- The problem: Everything from the line holding "Ready to start a project?" to the end of the listing below should be copied exactly, line for line, minus the pictures.

----- Record extracts -----

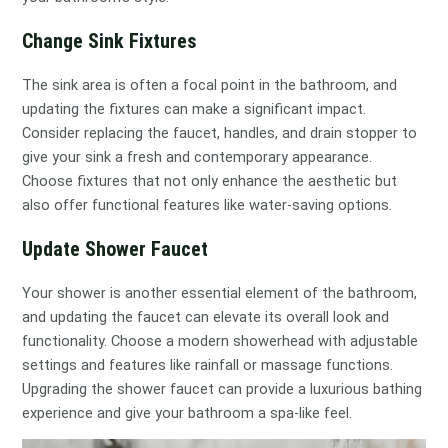
Change Sink Fixtures
The sink area is often a focal point in the bathroom, and
updating the fixtures can make a significant impact.
Consider replacing the faucet, handles, and drain stopper to
give your sink a fresh and contemporary appearance.
Choose fixtures that not only enhance the aesthetic but
also offer functional features like water-saving options.
Update Shower Faucet
Your shower is another essential element of the bathroom,
and updating the faucet can elevate its overall look and
functionality. Choose a modern showerhead with adjustable
settings and features like rainfall or massage functions.
Upgrading the shower faucet can provide a luxurious bathing
experience and give your bathroom a spa-like feel.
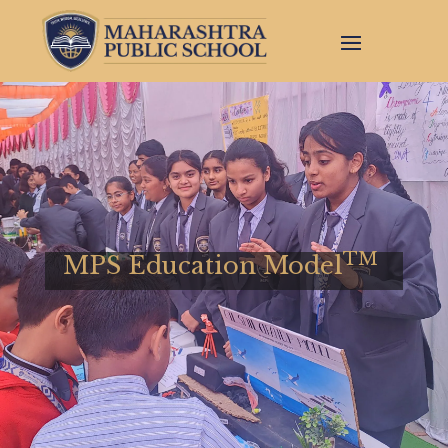
TM
MPS Education Model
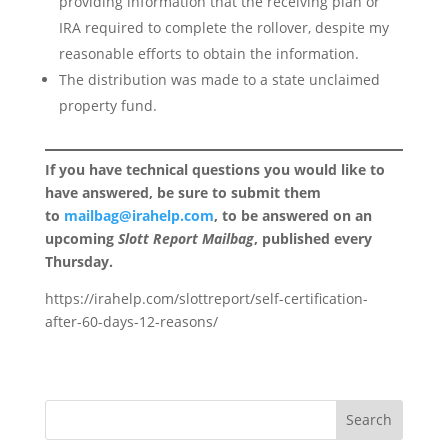
providing information that the receiving plan or
IRA required to complete the rollover, despite my
reasonable efforts to obtain the information.
The distribution was made to a state unclaimed
property fund.
If you have technical questions you would like to
have answered, be sure to submit them
to
mailbag@irahelp.com
, to be answered on an
upcoming
Slott Report Mailbag
, published every
Thursday.
https://irahelp.com/slottreport/self-certification-
after-60-days-12-reasons/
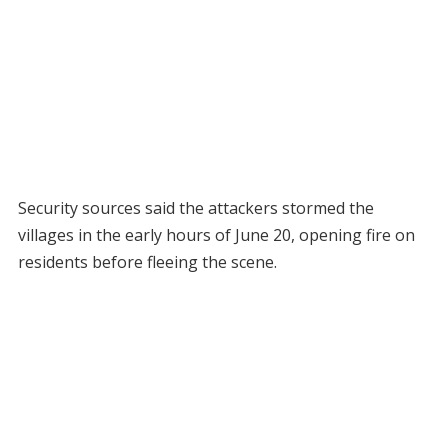
Security sources said the attackers stormed the
villages in the early hours of June 20, opening fire on
residents before fleeing the scene.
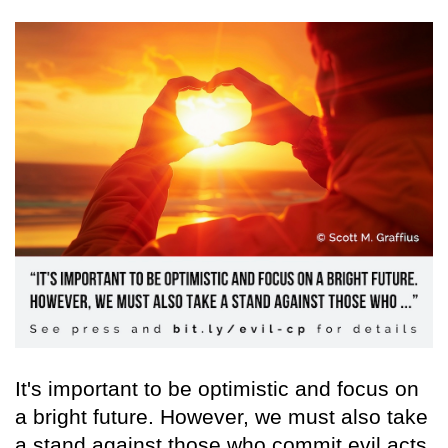
It's important to be optimistic and focus on
a bright future. However, we must also take
a stand against those who commit evil acts,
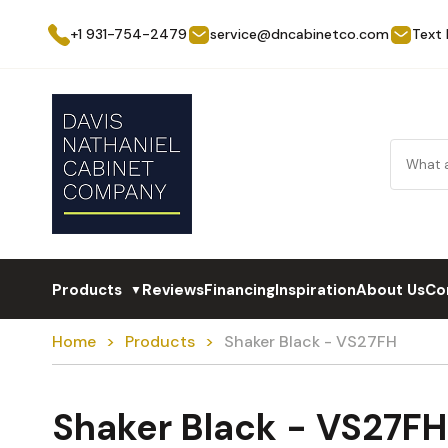
+1 931-754-2479
service@dncabinetco.com
Text
Products
Reviews
Financing
Inspiration
About Us
Co
▼
Home
Products
Shaker Black - VS27FH
Shaker Black - VS27FH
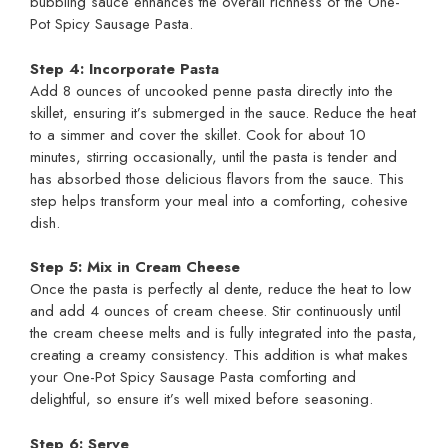
bubbling sauce enhances the overall richness of the One-
Pot Spicy Sausage Pasta.
Step 4: Incorporate Pasta
Add 8 ounces of uncooked penne pasta directly into the
skillet, ensuring it’s submerged in the sauce. Reduce the heat
to a simmer and cover the skillet. Cook for about 10
minutes, stirring occasionally, until the pasta is tender and
has absorbed those delicious flavors from the sauce. This
step helps transform your meal into a comforting, cohesive
dish.
Step 5: Mix in Cream Cheese
Once the pasta is perfectly al dente, reduce the heat to low
and add 4 ounces of cream cheese. Stir continuously until
the cream cheese melts and is fully integrated into the pasta,
creating a creamy consistency. This addition is what makes
your One-Pot Spicy Sausage Pasta comforting and
delightful, so ensure it’s well mixed before seasoning.
Step 6: Serve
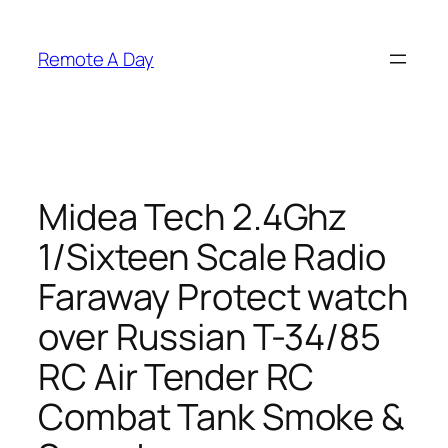
Skip
to
Remote A Day
content
Midea Tech 2.4Ghz
1/Sixteen Scale Radio
Faraway Protect watch
over Russian T-34/85
RC Air Tender RC
Combat Tank Smoke &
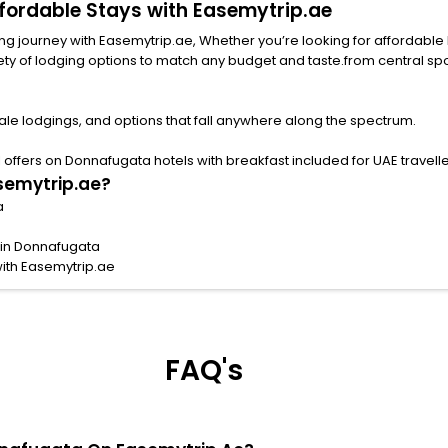
ffordable Stays with Easemytrip.ae
 journey with Easemytrip.ae, Whether you’re looking for affordable hote
ng options to match any budget and taste.from central spots near famous attract
le lodgings, and options that fall anywhere along the spectrum.
offers on Donnafugata hotels with breakfast included for UAE travelle
semytrip.ae?
a
 in Donnafugata
ith Easemytrip.ae
FAQ's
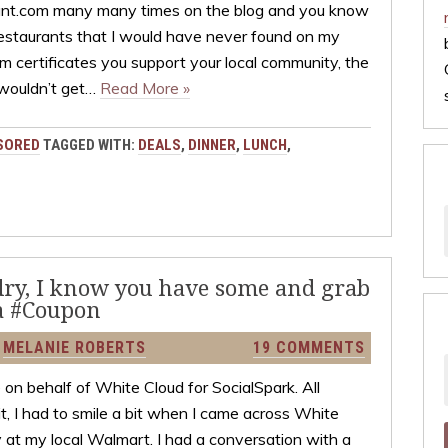
ant.com many many times on the blog and you know
restaurants that I would have never found on my
 certificates you support your local community, the
 wouldn’t get…
Read More »
SORED
TAGGED WITH:
DEALS
,
DINNER
,
LUNCH
,
ndry, I know you have some and grab
a #Coupon
Y
MELANIE ROBERTS
19 COMMENTS
on behalf of White Cloud for SocialSpark. All
t, I had to smile a bit when I came across White
at my local Walmart. I had a conversation with a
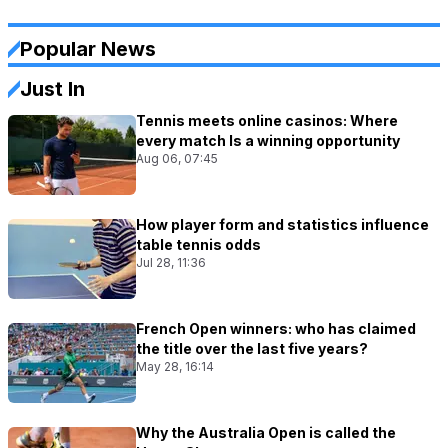
Popular News
Just In
Tennis meets online casinos: Where
every match Is a winning opportunity
Aug 06, 07:45
How player form and statistics influence
table tennis odds
Jul 28, 11:36
French Open winners: who has claimed
the title over the last five years?
May 28, 16:14
Why the Australia Open is called the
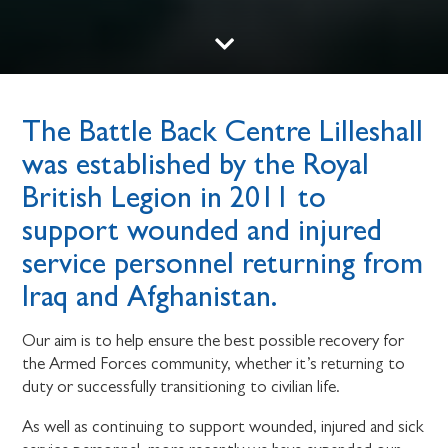
The Battle Back Centre Lilleshall
was established by the Royal
British Legion in 2011 to
support wounded and injured
service personnel returning from
Iraq and Afghanistan.
Our aim is to help ensure the best possible recovery for
the Armed Forces community, whether it’s returning to
duty or successfully transitioning to civilian life.
As well as continuing to support wounded, injured and sick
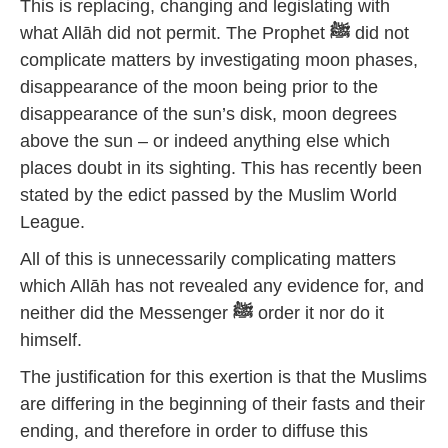
This is replacing, changing and legislating with
what Allāh did not permit. The Prophet
ﷺ
did not
complicate matters by investigating moon phases,
disappearance of the moon being prior to the
disappearance of the sun’s disk, moon degrees
above the sun – or indeed anything else which
places doubt in its sighting. This has recently been
stated by the edict passed by the Muslim World
League.
All of this is unnecessarily complicating matters
which Allāh has not revealed any evidence for, and
neither did the Messenger
ﷺ
order it nor do it
himself.
The justification for this exertion is that the Muslims
are differing in the beginning of their fasts and their
ending, and therefore in order to diffuse this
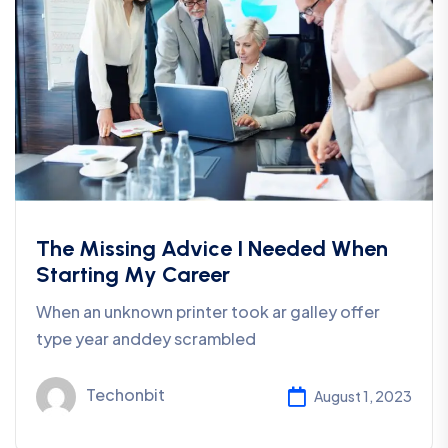
The Missing Advice I Needed When
Starting My Career
When an unknown printer took ar galley offer
type year anddey scrambled
Techonbit
August 1, 2023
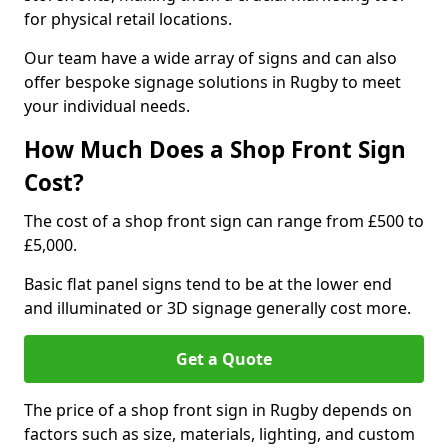
for physical retail locations.
Our team have a wide array of signs and can also
offer bespoke signage solutions in Rugby to meet
your individual needs.
How Much Does a Shop Front Sign
Cost?
The cost of a shop front sign can range from £500 to
£5,000.
Basic flat panel signs tend to be at the lower end
and illuminated or 3D signage generally cost more.
Get a Quote
The price of a shop front sign in Rugby depends on
factors such as size, materials, lighting, and custom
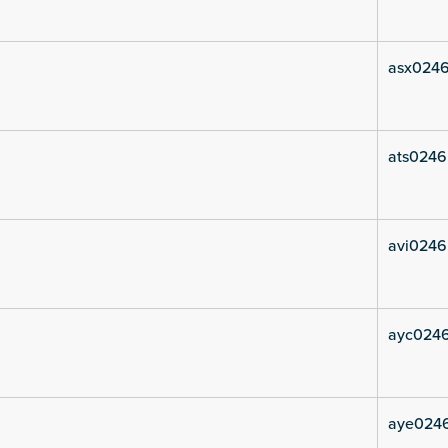
asx0246
ats0246
avi0246
ayc024
aye024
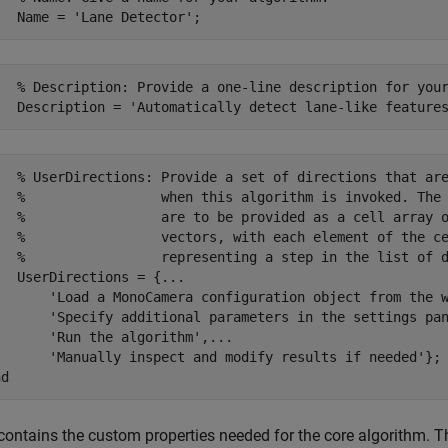
   % Description: Provide a one-line description for your
   % UserDirections: Provide a set of directions that are
   %                 when this algorithm is invoked. The 
   %                 are to be provided as a cell array o
   %                 vectors, with each element of the ce
   %                 representing a step in the list of d
  UserDirections = {...

       'Load a MonoCamera configuration object from the w
       'Specify additional parameters in the settings pan
      'Run the algorithm',...

       'Manually inspect and modify results if needed'};

contains the custom properties needed for the core algorithm. 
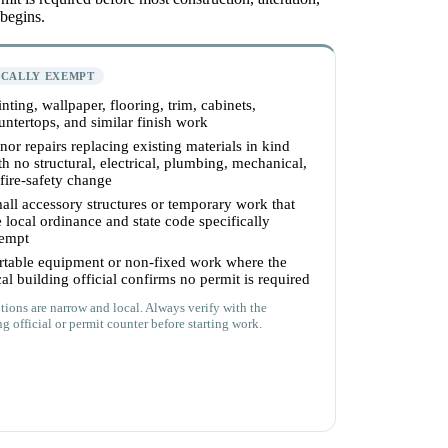
 begins.
ICALLY EXEMPT
inting, wallpaper, flooring, trim, cabinets,
untertops, and similar finish work
nor repairs replacing existing materials in kind
th no structural, electrical, plumbing, mechanical,
 fire-safety change
all accessory structures or temporary work that
e local ordinance and state code specifically
empt
rtable equipment or non-fixed work where the
cal building official confirms no permit is required
ions are narrow and local. Always verify with the
g official or permit counter before starting work.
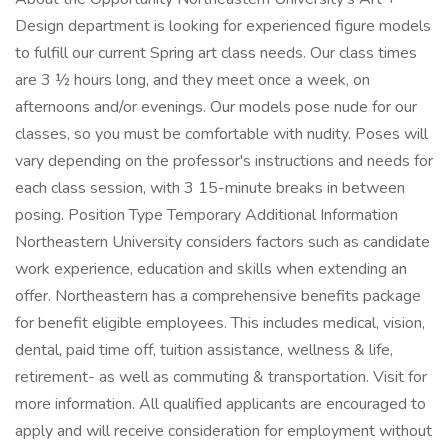
Design department is looking for experienced figure models
to fulfill our current Spring art class needs. Our class times
are 3 ½ hours long, and they meet once a week, on
afternoons and/or evenings. Our models pose nude for our
classes, so you must be comfortable with nudity. Poses will
vary depending on the professor's instructions and needs for
each class session, with 3 15-minute breaks in between
posing. Position Type Temporary Additional Information
Northeastern University considers factors such as candidate
work experience, education and skills when extending an
offer. Northeastern has a comprehensive benefits package
for benefit eligible employees. This includes medical, vision,
dental, paid time off, tuition assistance, wellness & life,
retirement- as well as commuting & transportation. Visit for
more information. All qualified applicants are encouraged to
apply and will receive consideration for employment without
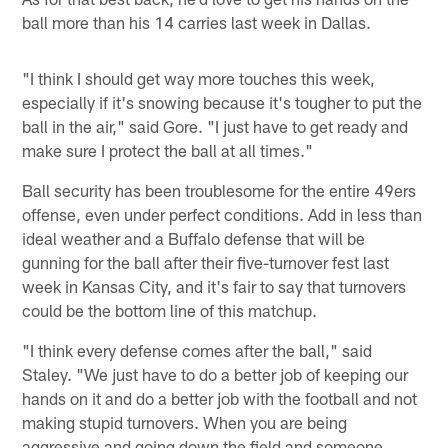
ball more than his 14 carries last week in Dallas.
"I think I should get way more touches this week,
especially if it's snowing because it's tougher to put the
ball in the air," said Gore. "I just have to get ready and
make sure I protect the ball at all times."
Ball security has been troublesome for the entire 49ers
offense, even under perfect conditions. Add in less than
ideal weather and a Buffalo defense that will be
gunning for the ball after their five-turnover fest last
week in Kansas City, and it's fair to say that turnovers
could be the bottom line of this matchup.
"I think every defense comes after the ball," said
Staley. "We just have to do a better job of keeping our
hands on it and do a better job with the football and not
making stupid turnovers. When you are being
aggressive and going down the field and someone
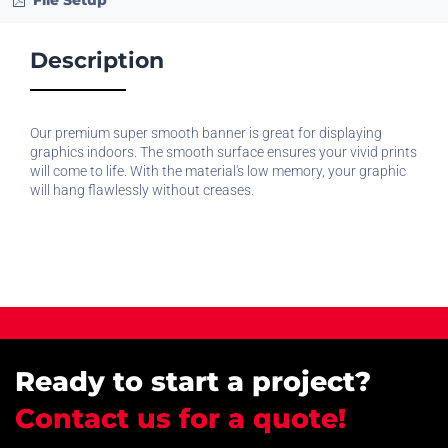
File Setup
Description
Our premium super smooth banner is great for displaying
graphics indoors. The smooth surface ensures your vivid prints
will come to life. With the material's low memory, your graphic
will hang flawlessly without creases.
Ready to start a project?
Contact us for a quote!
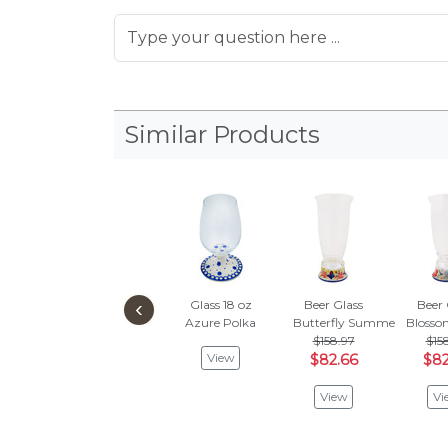
Similar Products
‹
Glass 18 oz
Beer Glass
Beer 
Azure Polka
Butterfly Summer Garden
Blosso
$158.97
$15
View
$82.66
$82
View
Vi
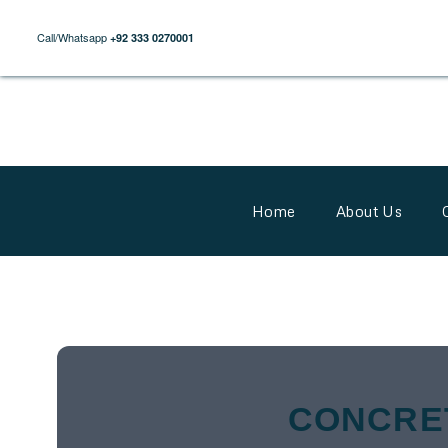
Call/Whatsapp
+92 333 0270001
Home
About Us
CONCRE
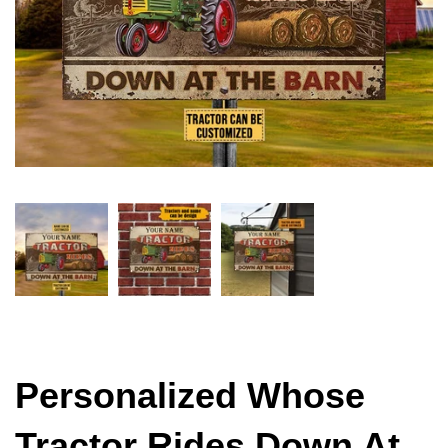
Personalized Whose
Tractor Rides Down At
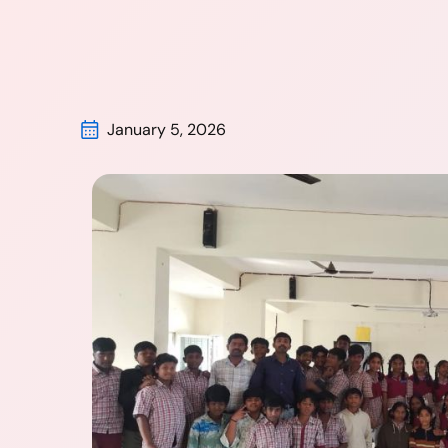
January 5, 2026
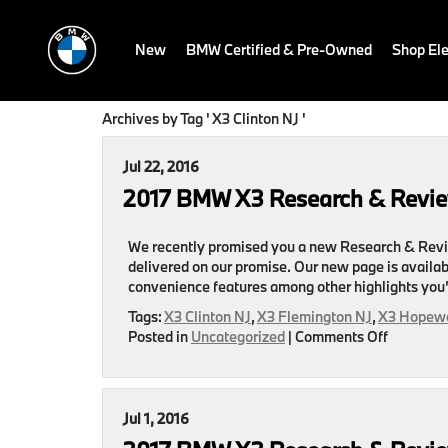
New
BMW Certified & Pre-Owned
Shop Ele
Archives by Tag ' X3 Clinton NJ '
Jul 22, 2016
2017 BMW X3 Research & Revi
We recently promised you a new Research & Revi
delivered on our promise. Our new page is availab
convenience features among other highlights you’
Tags:
X3 Clinton NJ
,
X3 Flemington NJ
,
X3 Hopewe
on
Posted in
Uncategorized
|
Comments Off
2017
BMW
X3
Research
Jul 1, 2016
&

-----

- The answer:
Ready to start a project?
Contact us for a quote!
Similar Products
‹
Glass 18 oz
Beer Glass
Beer 
Azure Polka
Butterfly Summer Garden
Blosso
$158.97
$15
View
$82.66
$82
View
Vi
Call/Whatsapp
+92 333 0270001
Home
About Us
CONCRE
Personalized Whose
Tractor Rides Down At
January 5, 2026
New
BMW Certified & Pre-Owned
Shop Ele
Archives by Tag ' X3 Clinton NJ '
Jul 22, 2016
2017 BMW X3 Research & Revi
We recently promised you a new Research & Revi
delivered on our promise. Our new page is availab
convenience features among other highlights you’
Tags:
X3 Clinton NJ
,
X3 Flemington NJ
,
X3 Hopewe
on
Posted in
Uncategorized
|
Comments Off
2017
BMW
X3
Research
Jul 1, 2016
&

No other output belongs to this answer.